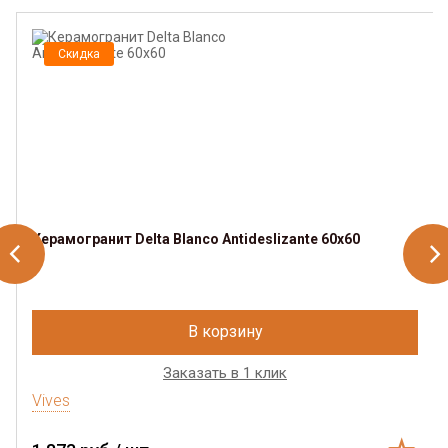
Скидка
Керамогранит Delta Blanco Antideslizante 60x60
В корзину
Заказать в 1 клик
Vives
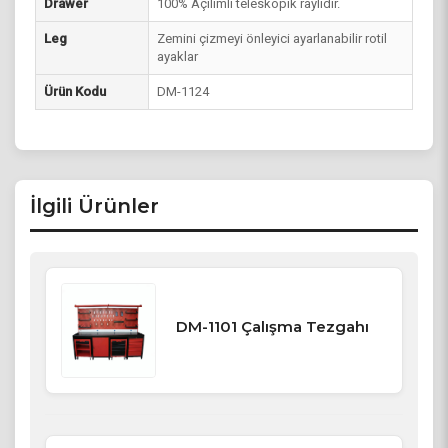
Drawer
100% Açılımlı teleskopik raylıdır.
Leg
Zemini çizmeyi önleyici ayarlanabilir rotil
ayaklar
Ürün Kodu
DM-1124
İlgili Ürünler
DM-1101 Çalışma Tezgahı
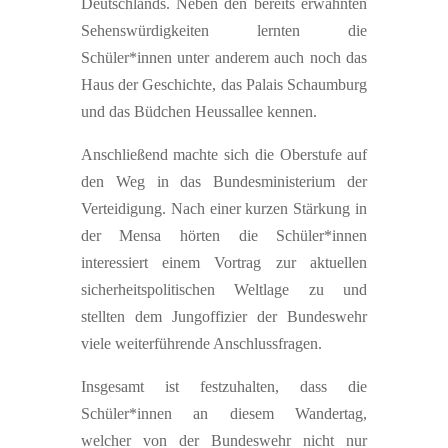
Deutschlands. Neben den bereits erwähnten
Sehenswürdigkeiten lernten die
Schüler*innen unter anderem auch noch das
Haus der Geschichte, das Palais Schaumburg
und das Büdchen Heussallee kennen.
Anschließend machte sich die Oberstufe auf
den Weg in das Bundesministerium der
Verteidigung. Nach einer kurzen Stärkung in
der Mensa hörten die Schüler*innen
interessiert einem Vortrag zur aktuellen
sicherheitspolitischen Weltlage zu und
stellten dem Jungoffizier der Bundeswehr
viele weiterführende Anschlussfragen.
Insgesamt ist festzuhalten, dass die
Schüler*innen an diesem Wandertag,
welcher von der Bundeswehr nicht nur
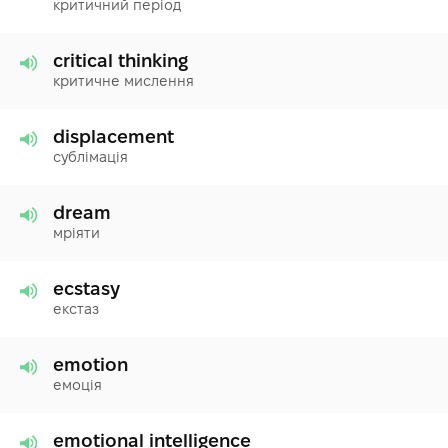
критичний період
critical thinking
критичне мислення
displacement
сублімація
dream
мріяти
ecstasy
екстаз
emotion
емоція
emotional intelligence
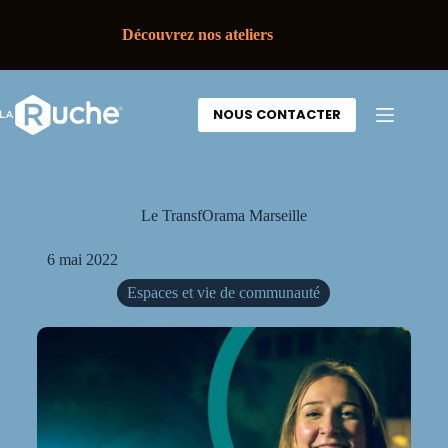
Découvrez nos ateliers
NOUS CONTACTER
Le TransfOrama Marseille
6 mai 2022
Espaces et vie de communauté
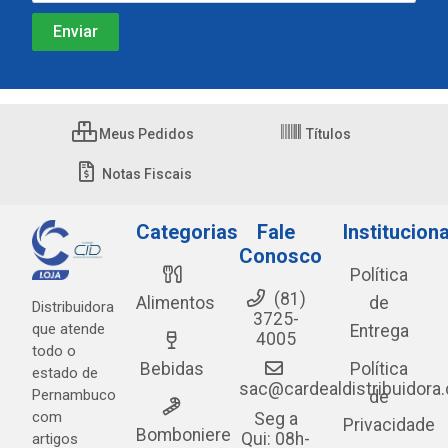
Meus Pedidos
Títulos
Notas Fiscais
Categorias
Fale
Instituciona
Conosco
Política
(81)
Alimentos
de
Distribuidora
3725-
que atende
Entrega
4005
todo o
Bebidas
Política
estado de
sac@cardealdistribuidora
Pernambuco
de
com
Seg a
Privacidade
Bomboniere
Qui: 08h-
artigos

### EXERCISE DIRECTIONS
Please find every line in the records above that holds the word "Bundeswehr" and copy it.

### WRITTEN ANSWER
stellten dem Jungoffizier der Bundeswehr
welcher von der Bundeswehr nicht nur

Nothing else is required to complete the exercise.